Internet Infrastructure Review（IIR）Vol.31
2016年6月13日

3.4 共通鍵暗号の老朽化

TLS 1.1以前では、暗号文の形式は次の2つがあります。

• ストリーム暗号
• CBC（Cipher Block Chaining）モードのブロック暗号

ストリーム暗号として実質上唯一の選択肢であるRC4には、様々な攻撃方法が見つかっており、利用が禁止されています（RFC 7465）。

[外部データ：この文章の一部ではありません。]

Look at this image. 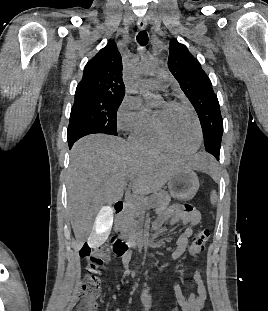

TLS 1.0以前のCBCモードのブロック暗号に関しては、BEASTという攻撃方法が有名です。また、TLS 1.2以前のCBCモードのブロック暗号は、「MAC後暗号化」という手法を取っています。MAC（Message Authentication Code）とは、データが改ざんされてないことを保証したり、認証したりするための補助データです。「MAC後暗号化」では、平文からMACを生成し、平文とMACを連結した後に全体を暗号化します。「MAC後暗号化」には、パディングオラクル攻撃という攻撃手法が見つかっています。そのためRFC 7366では、「MAC後暗号化」の代わりに「暗号化後MAC」という書式を提案しています。

TLS 1.2では暗号文の第3の形式として、AEAD（AuthenticatedEncryption with Associated Data）が定められました。AEADとは、暗号化と認証を同時に実行する方式です。現在では、ストリーム暗号とCBCモードのブロック暗号ではなく、AEADを利用することが推奨されています。AEADで利用できる共通鍵暗号のモードは、次のとおりです。

• AESのGCM（Galois/Counter Model）モード
• AESのCCM（Counter with CBC-MAC）モード

TLS 1.3では、ストリーム暗号やCBCモードのブロック暗号の書式は削られ、AEADのみが定義されています。